The Greater Plutonio accumulation lies in 1,200m to 1,500m of water, 160km northwest of Luanda in the Block 18 concession. It consists of five distinct fields; Galio, Cromio, Paladio, Plutonio and Cobalto. It was discovered in 1999-2001 and is the first BP-operated asset in Angola. It has total estimated reserves of about 750 million barrels, making it one of the biggest off Angola’s coast.
In 1999, BP drilled the Platina (in the west of the block) and Plutonio wells using the deepwater drillship Pride Angola, and followed these in 2000 with Galio, Paladio, Cromio and Cobalto. They are all located within 20km of each other.
Later discoveries included the Cesio and Chumbo fields, slightly further to the south and west. It is likely that Cesio and Chimba will be developed with Platina. These fields hold up to 300 million barrels of recoverable oil between them and are due to come on stream between 2008 and 2010.
The Greater Plutonio development was approved in early 2004. Originally, BP Angola and Shell Exploration and Production Angola BV hold Block 18’s exploration permit under a production-sharing contract with Angola’s state-owned oil company, Sociedade Nacional de Combustveis de Angola (Sonangol). Now, while BP still has a 50% interest in the block, which was acquired by Amoco in 1996 prior to its merger with BP, the other 50% is held by Sonangol Sinopec International, a joint venture between the Chinese and the Angolan state oil companies, which bought out Shell’s interest.
The focus for the exploration campaign has been the northern part of the block, adjacent to neighbouring Block 17. It resulted in eight successes from eight exploration wells drilled.
Development of Greater Plutonio, which has cost an estimated $1,000m, presented a number of challenges. The fields are spread over a wide area (35km from Platina to Cobalto) with water depth varying from 1,200m to 1,500m. In addition, the group of fields involves reservoirs at different stratigraphic levels.
The joint development uses 43 subsea wells – 20 producers, 20 water injectors and three gas injectors – tied back to a single spread moored FPSO facility to process produced fluids and export crude.
The heart of the subsea system is the longest single riser tower system of its kind in the world. At about 1,250m, it connects the FPSO to a network of subsea flowline and control systems that include 150km of flowlines, nine manifolds and 110km of instrument and control umbilicals.
The 310m-long, "all-electric" FPSO has an oil storage capacity of 1.77 million barrels, oil processing capacity of up to 240,000 barrels of oil per day, produced and treated water injection rate of 450,000 barrels per day, and gas handling capacity of up to 400 million standard cubic feet per day. It is held in position by 12 mooring lines connected to anchor piles on the seabed.

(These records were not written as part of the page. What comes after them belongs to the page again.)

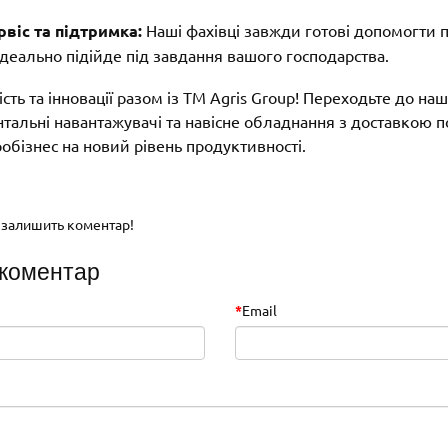
віс та підтримка:
Наші фахівці завжди готові допомогти п
деально підійде під завдання вашого господарства.
сть та інновації разом із ТМ Agris Group! Переходьте до наш
альні навантажувачі та навісне обладнання з доставкою по 
робізнес на новий рівень продуктивності.
і
 залишить коментар!
 коментар
Email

With a 3½-year development timeline, production started on 1 October 2007 and is expected to reach 250,000 barrels of low-sulphur medium gravity crude per day. Capital expenditure for the development has been estimated at $4 billion over the life of the fields.
The project features some innovative and novel technologies being applied such as a distributed temperature sensing system linked to downhole flow control of water injection, subsea multiphase metering and running trees on wires.
BP awarded FMC Kongsberg Subsea a $270 million contract to supply subsea systems and related services. The FMC unit’s scope of supply for the entire project included 45 subsea trees and associated structures, manifolds and production control systems, as well as connection systems for flowlines and umbilicals.
In 2005, BP signed a further $80 million contract with FMC Kongsberg for the supply of subsea systems covering installation services and local Angolan supply. FMC Technologies also supplied technical services related to installation and start-up.
BP also awarded a $730 million field development contract to a consortium of Stolt Offshore and Technip. The contract covered engineering, procurement, fabrication and installation of risers, umbilicals and flowlines to serve all the fields. Stolt Offshore led the consortium, installing 75km of 12in insulated production, gas injection, and service flowlines and 103km of umbilicals. The consortium also installed 12 FPSO mooring lines, the production manifolds and a single riser tower to hook up the FPSO.
Kellogg Brown & Root oversaw the engineering, procurement, construction and management, and Hyundai Heavy Industries fabricated the FPSO hull and topside equipment, at an estimated cost of $650m. Emerson was awarded $9 million for automation of offshore oil production.
WellDynamics and BP signed a multi-well contract for the provision of SmartWell downhole flow control and ancillary completion equipment to manage water injection. The project required equal numbers of oil production wells and water injection wells. The water injection wells provide reservoir pressure support and sweep efficiency to ensure optimal reserve recovery. An additional three gas injection wells are used for reservoir pressure support and to dispose of associated gas production.
Other contracts for the development included Transocean for drilling contract services.